Though tempted by the street food, I diverted to outstanding local restaurants for great meals and snacks. At Annalakshmi, a popular vegetarian eatery, the friendly proprietor served up platters of delicious potatoes and spinach, carrot salad and something unfamiliar called “bitter gourd” which looked like caterpillars but tasted crunchy and delicious. Authentic foods from neighboring Kerala — whole fish, beef and lamb curries — are served in the coolly elegant rooms of family-operated Kudumbam. Vasco’s at the Chennai Hilton serves an all-day buffet with four open kitchens concocting omelets, sliced fruits and curries prepared to order. I walked through the gardens of the Amethyst Café, stopped there for tea and shopped at its spacious upstairs boutique where embroidered brocade thong-sandal “boots” were hard to resist.

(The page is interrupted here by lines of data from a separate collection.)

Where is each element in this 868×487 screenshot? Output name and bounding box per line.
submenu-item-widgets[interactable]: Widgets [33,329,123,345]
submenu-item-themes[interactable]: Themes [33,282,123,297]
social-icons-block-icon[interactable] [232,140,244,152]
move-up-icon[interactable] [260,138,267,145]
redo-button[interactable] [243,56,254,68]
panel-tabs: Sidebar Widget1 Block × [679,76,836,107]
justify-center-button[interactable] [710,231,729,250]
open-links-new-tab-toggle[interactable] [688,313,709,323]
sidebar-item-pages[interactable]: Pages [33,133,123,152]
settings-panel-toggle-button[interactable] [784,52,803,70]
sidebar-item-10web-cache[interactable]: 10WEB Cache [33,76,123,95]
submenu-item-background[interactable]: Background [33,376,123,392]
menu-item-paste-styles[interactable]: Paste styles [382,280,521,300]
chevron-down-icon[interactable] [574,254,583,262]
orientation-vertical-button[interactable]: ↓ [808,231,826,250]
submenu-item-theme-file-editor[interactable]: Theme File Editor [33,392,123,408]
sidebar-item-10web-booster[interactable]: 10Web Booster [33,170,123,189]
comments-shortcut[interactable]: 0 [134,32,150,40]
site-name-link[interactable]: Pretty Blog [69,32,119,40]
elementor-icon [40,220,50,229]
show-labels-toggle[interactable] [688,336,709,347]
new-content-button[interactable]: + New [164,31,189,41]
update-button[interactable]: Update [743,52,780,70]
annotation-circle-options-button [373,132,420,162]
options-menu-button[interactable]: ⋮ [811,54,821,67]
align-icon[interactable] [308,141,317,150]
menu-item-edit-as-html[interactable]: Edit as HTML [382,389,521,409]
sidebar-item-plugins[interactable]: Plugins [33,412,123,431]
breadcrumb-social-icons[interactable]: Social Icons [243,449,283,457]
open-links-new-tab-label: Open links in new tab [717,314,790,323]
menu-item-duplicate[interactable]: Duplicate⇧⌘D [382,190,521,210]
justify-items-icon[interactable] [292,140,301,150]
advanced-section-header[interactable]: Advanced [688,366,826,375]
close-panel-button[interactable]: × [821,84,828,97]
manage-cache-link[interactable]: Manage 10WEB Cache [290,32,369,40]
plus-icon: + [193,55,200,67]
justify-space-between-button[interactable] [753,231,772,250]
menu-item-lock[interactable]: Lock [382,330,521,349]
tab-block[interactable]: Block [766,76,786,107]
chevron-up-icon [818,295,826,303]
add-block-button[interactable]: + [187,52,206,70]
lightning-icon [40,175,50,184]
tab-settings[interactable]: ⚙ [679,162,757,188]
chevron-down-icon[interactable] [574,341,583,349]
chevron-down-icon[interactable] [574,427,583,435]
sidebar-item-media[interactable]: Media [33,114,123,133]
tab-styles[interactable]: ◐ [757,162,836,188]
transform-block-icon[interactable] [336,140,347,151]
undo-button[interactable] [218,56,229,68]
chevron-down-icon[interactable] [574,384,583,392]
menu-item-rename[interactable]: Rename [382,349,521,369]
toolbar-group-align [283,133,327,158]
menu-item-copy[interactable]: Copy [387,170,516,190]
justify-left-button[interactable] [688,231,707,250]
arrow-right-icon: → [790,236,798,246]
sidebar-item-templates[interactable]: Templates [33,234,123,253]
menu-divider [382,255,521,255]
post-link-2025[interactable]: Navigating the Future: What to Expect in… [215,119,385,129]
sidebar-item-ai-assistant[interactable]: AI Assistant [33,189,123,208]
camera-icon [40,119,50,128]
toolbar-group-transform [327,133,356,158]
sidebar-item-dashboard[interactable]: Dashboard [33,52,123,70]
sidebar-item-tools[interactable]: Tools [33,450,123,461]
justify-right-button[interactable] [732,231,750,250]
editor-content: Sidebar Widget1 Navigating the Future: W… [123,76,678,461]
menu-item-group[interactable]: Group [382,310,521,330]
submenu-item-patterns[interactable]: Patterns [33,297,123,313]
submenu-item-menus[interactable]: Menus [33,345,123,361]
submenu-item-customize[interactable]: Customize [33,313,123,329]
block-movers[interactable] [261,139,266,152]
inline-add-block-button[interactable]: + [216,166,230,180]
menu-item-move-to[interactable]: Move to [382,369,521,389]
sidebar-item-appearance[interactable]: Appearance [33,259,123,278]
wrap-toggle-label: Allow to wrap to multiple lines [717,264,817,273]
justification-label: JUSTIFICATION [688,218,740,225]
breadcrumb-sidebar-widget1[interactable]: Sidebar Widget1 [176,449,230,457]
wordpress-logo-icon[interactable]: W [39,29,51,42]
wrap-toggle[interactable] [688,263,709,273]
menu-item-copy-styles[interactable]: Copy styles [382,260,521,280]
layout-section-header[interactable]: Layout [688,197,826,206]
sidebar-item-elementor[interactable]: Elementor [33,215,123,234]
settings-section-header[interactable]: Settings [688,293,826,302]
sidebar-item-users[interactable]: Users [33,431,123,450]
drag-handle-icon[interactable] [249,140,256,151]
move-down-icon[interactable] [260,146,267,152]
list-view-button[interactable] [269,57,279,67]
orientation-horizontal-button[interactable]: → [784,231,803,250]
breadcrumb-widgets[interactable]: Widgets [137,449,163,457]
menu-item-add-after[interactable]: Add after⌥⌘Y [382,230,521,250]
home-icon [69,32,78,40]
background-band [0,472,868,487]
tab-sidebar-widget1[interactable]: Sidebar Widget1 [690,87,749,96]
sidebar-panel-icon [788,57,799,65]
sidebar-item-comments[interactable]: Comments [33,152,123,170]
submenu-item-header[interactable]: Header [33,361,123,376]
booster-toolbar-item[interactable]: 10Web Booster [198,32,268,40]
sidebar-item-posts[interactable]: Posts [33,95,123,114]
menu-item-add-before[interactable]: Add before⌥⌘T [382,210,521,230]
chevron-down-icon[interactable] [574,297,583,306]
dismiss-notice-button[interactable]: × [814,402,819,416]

I didn’t want to miss the historic temples 30 miles away at Mamallapuram. Driving south, I passed giant posters of film star politicians looming over untethered cows foraging streetside and “nanny” road signs warning, “Speed Kills But Thrills.” Reaching the Pallava Dynasty’s key seaport, I walked up to the Shore Temple, which is protected by a dike from the sea. Though weathered, it retains exquisite carvings of the river god Ganga’s descent to Earth. A short walk away, the Five Rathas is a cluster of stone temples, each created in a different architectural style.
For lunch I stopped at the unusual INDeco Mahabalipuram boutique hotel on six beachside acres a few steps from the Shore Temple. Its open-air lobby “museum” displays a collection of kerosene-operated fans, tin table lamps, military camp cots, cane and wicker chairs, and other colonial artifacts assembled by hospitality entrepreneur Steve Borgia. Specially designed white domes are the guest suites in this unusual establishment, the only Indian winner of the Global Ecotourism Award.
Heading back into town, I drove by women with twig brooms patiently sweeping sand off the toll road and stopped at Dakshina-Chitra, a folklore village compiled from historic houses brought in from around the region. As I wandered through the Tamil basket weavers’ mud houses and the cluster of weavers’ stone houses from Karnataka, craftspeople demonstrated sari weaving and metal forging and invited me to try my hand at grinding rice flour and spinning a ceramic pot.
Back in town, I wandered through neighborhoods where women in saris wove garlands of bright orange and white blossoms for the temples, and storefront launderers wearing impeccable white tunics pressed clothes with irons heated by charcoal. In every patch of empty ground, children were playing at makeshift cricket. When I stopped in a shop to buy a local costume, there was a teenager on hand to stitch on the optional sleeves at his sewing machine — the whole process accomplished in less than 15 minutes.
After the pandemonium of the streets and the hot and humid weather, it was a relief to retreat to the comfortable surroundings of the new Chennai Hilton. Up on the roof, I slipped into the infinity lap pool, swimming back and forth as I looked out over the complex, cacophonous, truly fascinating city.